The Alliance for Democratic Momentum (an umbrella opposition group formed around the supporters of the Soglo family – who held the Presidency from 1996 to 2001 – and some supporters of Kérékou) became the largest opposition group with 20 seats. Houngbedji’s vehicle, the Democratic Renewal Party came third with 10 seats.
The remaining 18 sets were scattered amongst nine parties and independents. The largest of these – Key Force (a pro Kérékou group) – won 4, and there hasn’t been much detailed study of what the others stand for – except that they tend to be formed around individuals rather than policies.
After the election the Alliance for a Democratic Momentum (ADD), the Democratic Renewal Party (PRD) and Key Force formed an grand opposition coalition called the Union fait la Nation (UFN). As the ADD was itself a coalition, the members of it dissolved into their constituent parts within the UFN with the result that it is actually the PRD who dominate the UFN.
The Boni government attempted to get legislation through via individually negotiated coalitions and by exploiting splits in the opposition – the result has been frequent impasses and a stalling of Boni’s programme.
UPDATE Boni won election in the first round in March of 2011.
As well as the elected political scene, Trade Unions are a powerful force in the country, as (to a lesser extent) are religious leaders.
What does it look like?: Most of the population live in the for south of the country, near the ocean. Benin can be divided into four areas. There is a thin strip of low lying sandy and marshy coast in the far south, then comes area of forest-savannah, then comes flat lands dotted with rocky hills, and finally in the far north there are mountains (albeit only 700m high ones). Most of Benin is scrub land with occasional huge baobab trees.
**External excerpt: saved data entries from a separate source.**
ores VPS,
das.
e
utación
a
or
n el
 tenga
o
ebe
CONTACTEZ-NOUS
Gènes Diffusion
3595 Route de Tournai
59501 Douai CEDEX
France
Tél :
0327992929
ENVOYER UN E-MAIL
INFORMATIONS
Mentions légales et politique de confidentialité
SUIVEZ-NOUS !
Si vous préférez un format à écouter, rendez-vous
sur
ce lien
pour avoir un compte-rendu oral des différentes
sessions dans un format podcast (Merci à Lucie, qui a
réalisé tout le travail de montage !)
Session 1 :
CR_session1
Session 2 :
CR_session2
What are the issues?: Boni wishes to put through an ambitious decentralisation, privatization and efficiency scheme. So far it has been held up in Parliament, as have constitutional reforms. The power-play in the Parliament has paralysed the government and has damaged Boni’s popularity. In the meanwhile crackdowns on corruption have enjoyed a measure of success; crackdowns on human trafficking less-so. Devolution plans have been held up by squabbling over which cities get to be Provincial capitals.
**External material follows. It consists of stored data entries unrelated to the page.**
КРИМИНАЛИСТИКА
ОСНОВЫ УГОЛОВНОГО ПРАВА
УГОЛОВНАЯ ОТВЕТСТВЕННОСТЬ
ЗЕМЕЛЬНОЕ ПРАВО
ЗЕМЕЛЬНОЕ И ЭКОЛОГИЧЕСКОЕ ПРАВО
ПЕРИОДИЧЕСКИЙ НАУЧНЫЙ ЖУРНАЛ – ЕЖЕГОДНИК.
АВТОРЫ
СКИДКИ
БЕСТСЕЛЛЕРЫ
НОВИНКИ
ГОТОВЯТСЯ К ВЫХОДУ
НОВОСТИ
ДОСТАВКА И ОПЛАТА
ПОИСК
A good source of impartial information is: Benin has one of the most vibrant free presses in west Africa but it is mostly in French. Fraternite is an independent daily with a website. Benin Politics is an English language blog about Benin’s politics. Its archives are good but in recent months it seems to have been taken over by spammers. This appears to be a more recently updated blog by the same man.
A good book is: Two recent books by retired Beninian politicians have courted controversy by criticizing members of the current government. Mon combat pour la parole : Les défis d’une mobilisation citoyenne pour la promotion de la gouvernance démocratique by former finance minister Reckya Madougou and L’Afrique est mon combat by former Parliamentary speaker Bruno Amoussou are so far only available in French. Benin is an up-to-date overview of the country and its politics. Reframing Contemporary Africa: Politics, Culture, and Society in the Global Era apparently covers Benin in detail. Hegemony and Culture: Politics and Religious Change Among the Yoruba is a classic study by one of the most respected political scientists of the last few decades. However it was written in 1989, and the Yoruba are a stronger community in Nigeria than Benin.
The Man from Dahomey by Frank Yerby is set in Benin, but is more interesting to students of African-American literature than Beninain politics.
When are the next elections?: Elections for the legislative will be in April 2011.